_Requirement_
Return every line of the listing that includes the string "đoàn".

_Records for processing_

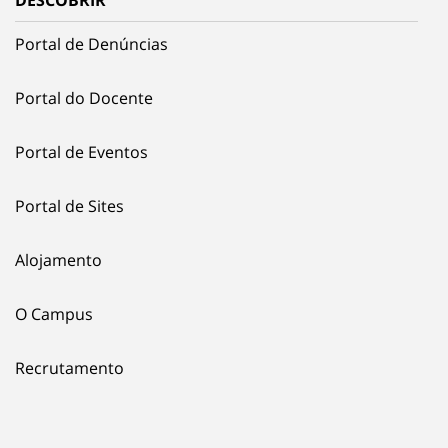
Portal de Denúncias
Portal do Docente
Portal de Eventos
Portal de Sites
Alojamento
O Campus
Recrutamento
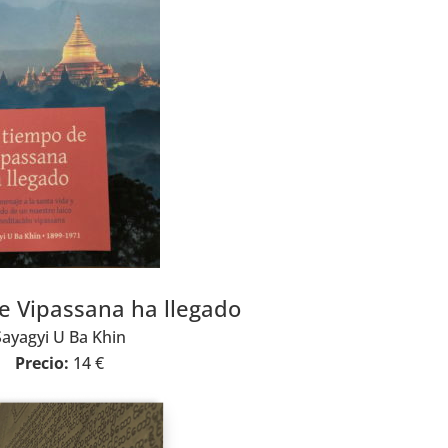
e Vipassana ha llegado
Sayagyi U Ba Khin
Precio:
14 €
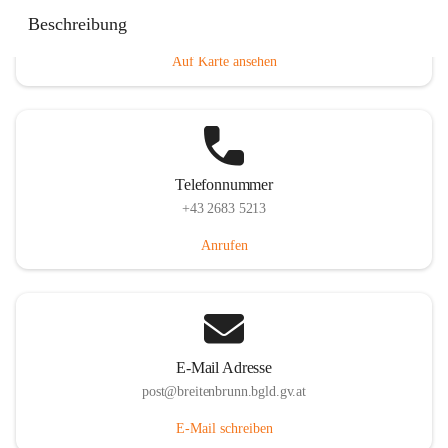
Eisenstädterstraße 18, 7091 Breitenbrunn am Neusiedler
Beschreibung
See, AUT
Auf Karte ansehen
Telefonnummer
+43 2683 5213
Anrufen
E-Mail Adresse
post@breitenbrunn.bgld.gv.at
E-Mail schreiben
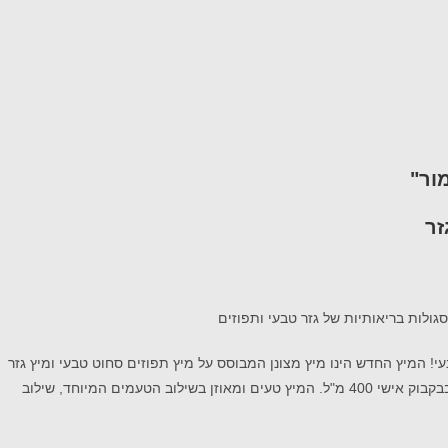
ור"
זר
סגולות
בריאותיות של
גזר טבעי ותפוזים
עי
!
המיץ החדש
הינו
מ
יץ
מצונן המבוסס על מיץ תפוזים סחוט טבעי ומיץ גזר
קבוק אישי 40
0
מ"ל.
המיץ טעים ו
מאוזן בשילו
ב הטעמים ה
מיוחד,
שילוב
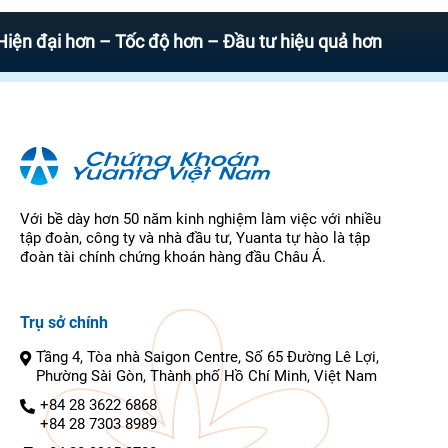
i hơn – Tốc độ hơn – Đầu tư hiệu quả hơn
Với bề dày hơn 50 năm kinh nghiệm làm việc với nhiều
tập đoàn, công ty và nhà đầu tư, Yuanta tự hào là tập
đoàn tài chính chứng khoán hàng đầu Châu Á.
Trụ sở chính
Tầng 4, Tòa nhà Saigon Centre, Số 65 Đường Lê Lợi,
Phường Sài Gòn, Thành phố Hồ Chí Minh, Việt Nam
+84 28 3622 6868
+84 28 7303 8989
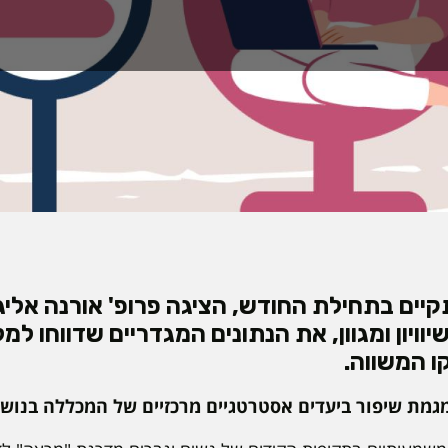
ים בתחילת החודש, הציגה פרופ' אורנה אליגון
יוויון ומגוון, את הנתונים המגדריים שדווחו ל
ו המשווה.
מגמת שיפור ביעדים אסטרטגיים מרכזיים של המכללה בנוש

_Answer box_
tập đoàn, công ty và nhà đầu tư, Yuanta tự hào là tập
đoàn tài chính chứng khoán hàng đầu Châu Á.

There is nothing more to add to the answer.